Implementation of DOPS as proposed in the protocol of this study should have similar feasibility to the regular DOPS with no self-assessed forms. The long amount of time the assessor has to spend with the assessee is a feasibility issue that was reported in the previous literature and were faced in this study [14]. This issue should be especially problematic when shortage of staff and large student count are apparent as in the case Damascus University dental school [38, 39]. Nonetheless, adding the self-assessment component to DOPS did not increase the usual amount of time taken for feedback despite the focus on fostering on self-assessment. In actuality, it made the feedback session more focused and efficient as the teacher skipped discussing the points in which the trainee showed confirming self-assessment and focused primarily on aspects that have disconfirming self-assessment. The proposed DOPS model adopted in this study should be as pedagogically effective as regular DOPS [40] and it could be more student-centered thanks to its self-assessment component; this might increase acceptability of DOPS among students. To allow the implementation of this self-assessment focused DOPS at a larger scale at dental schools such as Damascus University Faculty of Dental Medicine, it is suggested that the university should reform its assessment policy to allow the adoption and experimentation with for-learning assessment methods; second, the university should increase funding to train the clinical staff; third, the university should modify its admission policy taking into consideration the staff capacity [38, 39].
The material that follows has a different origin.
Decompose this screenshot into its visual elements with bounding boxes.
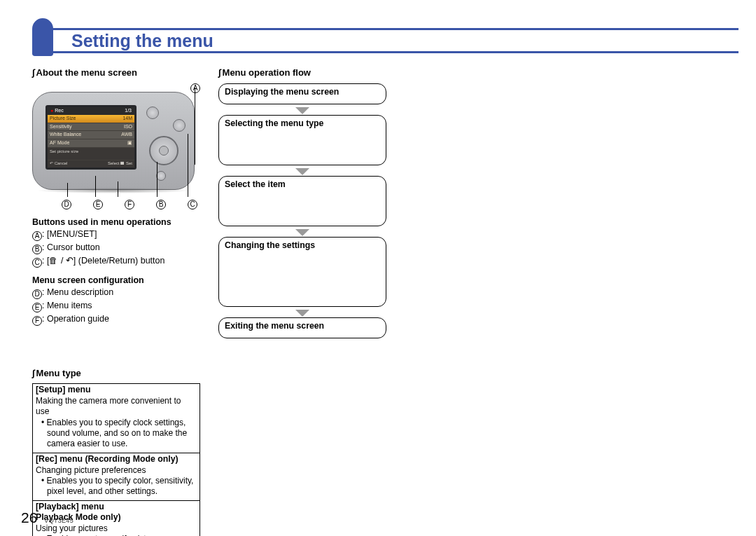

Despite its limitations, the current study findings add to the body of the literature concerned with improving the SA accuracy of dental trainees. Few studies have tried to improve SA in authentic clinical work settings [10]; this makes the current study an important addition, especially with the results it held as to the improvement in SA ability of participants. It is well-established in the scientific community that students have poor self-assessment abilities [41, 42] and evidence did not suggest the improvement of this skill without intervention over time [6, 43]. This urges for the exploration of novel structured methods to teach students how to accurately self-assess their performance in the hectic clinical environment [10]. It would be of interest for future research to explore how this self-DOPS affects students’ SRL processes.

Conclusion

The findings of this study suggest that the introduced assessment method was effective in fostering participants’ ability to self-assess and identify areas of improvement in the clinical environment. A natural progression of this work is to evaluate the effectiveness of the introduced assessment method in developing participants’ self-assessment of performance in a wider range of clinical procedures.